Some of the examples stated above are similar to what is done as "stress" testing or resource usage testing. There is no real boundary between these different test methods. They are all interconnected. For e.g. Some type of faults are introduced by stressing the system. To achieve timing requirements like FTT, it is required to know the resource usage of the tasks and the  functions related to the Safety functionality. 

Fault Injection Test in Functional level (Testing of the Embedded SW against Safety requirements)
 
The ISO26262 Standard expects that the Integrated SW is tested against the Software Safety  requirements. At this stage, this must be done in the target HW environment  (even if the Unit and Integration test are performed in the target environment). Testing at this level can be a black-box or white-box. 
 
At this level, fault injection testing can be done by introducing faults at  "function" level. This includes or but not limited to:
  1. Injecting various faults in the Vehicle bus (e.g., CAN or Ethernet).
  2. Injecting faults in calibration parameters.
  3. Injecting faults in Safety related outputs (outputs relevant to the Safety goals). To do effective fault injection tests for Safety goals requires a really good understanding of not only the Safety requirements but overall System requirements that are related to the Outputs.
  4. Injecting faults in HW level to verify Safety mechanisms defined for FFI or Independence or detection of latent faults.
  5. Injecting faults in Microcontroller by writing fault-injecting-code to verify the Safety mechanisms provided by the MCU.

Summary
 
Our goal of defining such systematic processes for fault injection test is to ensure we can maximize the effectiveness by increasing the rigor of the activity.
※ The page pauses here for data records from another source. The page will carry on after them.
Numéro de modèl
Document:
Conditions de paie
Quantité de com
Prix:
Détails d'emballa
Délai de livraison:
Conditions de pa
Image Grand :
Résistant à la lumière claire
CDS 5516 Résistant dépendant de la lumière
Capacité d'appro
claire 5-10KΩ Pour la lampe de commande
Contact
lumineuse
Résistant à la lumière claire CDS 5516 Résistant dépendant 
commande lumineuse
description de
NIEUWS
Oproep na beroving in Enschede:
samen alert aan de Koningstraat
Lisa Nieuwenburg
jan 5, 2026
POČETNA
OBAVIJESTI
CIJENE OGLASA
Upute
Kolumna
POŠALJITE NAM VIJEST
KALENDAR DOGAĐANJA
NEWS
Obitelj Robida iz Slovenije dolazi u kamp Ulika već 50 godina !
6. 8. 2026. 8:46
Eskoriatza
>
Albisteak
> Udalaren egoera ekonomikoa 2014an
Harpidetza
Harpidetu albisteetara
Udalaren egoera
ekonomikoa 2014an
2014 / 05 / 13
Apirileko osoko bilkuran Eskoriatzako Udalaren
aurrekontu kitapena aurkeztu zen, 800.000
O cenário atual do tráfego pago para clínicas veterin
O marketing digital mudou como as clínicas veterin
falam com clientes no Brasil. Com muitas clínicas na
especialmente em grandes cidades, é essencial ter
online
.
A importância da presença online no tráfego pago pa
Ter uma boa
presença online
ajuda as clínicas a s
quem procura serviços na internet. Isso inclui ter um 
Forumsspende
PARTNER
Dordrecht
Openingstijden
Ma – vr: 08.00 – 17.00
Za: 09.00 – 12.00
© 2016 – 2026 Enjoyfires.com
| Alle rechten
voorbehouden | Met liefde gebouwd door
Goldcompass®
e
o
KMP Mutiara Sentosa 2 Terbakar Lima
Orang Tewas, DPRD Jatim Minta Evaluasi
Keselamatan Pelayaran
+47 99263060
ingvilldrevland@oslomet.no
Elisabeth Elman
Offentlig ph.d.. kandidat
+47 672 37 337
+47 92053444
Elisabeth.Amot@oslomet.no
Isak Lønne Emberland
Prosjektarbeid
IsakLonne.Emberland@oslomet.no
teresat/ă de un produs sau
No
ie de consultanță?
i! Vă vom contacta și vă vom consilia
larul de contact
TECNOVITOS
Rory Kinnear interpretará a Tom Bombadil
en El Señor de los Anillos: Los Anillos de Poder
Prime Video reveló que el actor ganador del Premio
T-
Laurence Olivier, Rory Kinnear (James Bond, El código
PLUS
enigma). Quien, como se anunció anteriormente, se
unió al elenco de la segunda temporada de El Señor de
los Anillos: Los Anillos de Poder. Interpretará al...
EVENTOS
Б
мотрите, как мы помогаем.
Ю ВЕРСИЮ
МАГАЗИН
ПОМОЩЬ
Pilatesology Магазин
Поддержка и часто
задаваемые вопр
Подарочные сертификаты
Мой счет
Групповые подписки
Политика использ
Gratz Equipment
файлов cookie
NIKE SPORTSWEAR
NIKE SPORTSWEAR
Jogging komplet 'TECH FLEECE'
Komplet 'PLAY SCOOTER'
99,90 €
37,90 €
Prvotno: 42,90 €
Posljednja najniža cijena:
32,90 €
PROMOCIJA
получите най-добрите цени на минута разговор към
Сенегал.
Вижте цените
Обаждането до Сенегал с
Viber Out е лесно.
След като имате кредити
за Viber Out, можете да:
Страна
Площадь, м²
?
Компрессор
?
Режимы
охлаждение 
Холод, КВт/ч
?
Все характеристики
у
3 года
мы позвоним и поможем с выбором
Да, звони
But does that mean, we have a perfect fault injection test procedure in place? No!  
 
Our System is only tested sufficient enough to our knowledge and ability to think of artificial ways to simulate faults. We may use well-defined fault models as a base to simulate faults, but still, we can never rule out those 'unknown' faults. If we cannot think of a certain fault in the first place, then how can we inject it and verify the behavior?
 
If there are 2 things that you want to take from this blog, it is this:
  1. Aim to Identify faults in the earliest stage possible
  2. Take the fault injection test activity very seriously because you do not want the defects to escape and get caught by the Customer! So brainstorm as a team to define high-quality tests, take lessons from previous programs, involve experts, and do exhaustive reviews!
We will end this article with a thought-starter for you: "To what extent should you inject systematic faults in the System if you already have processes in place to control them?
 
We will cover this topic soon in one of our forthcoming blogs.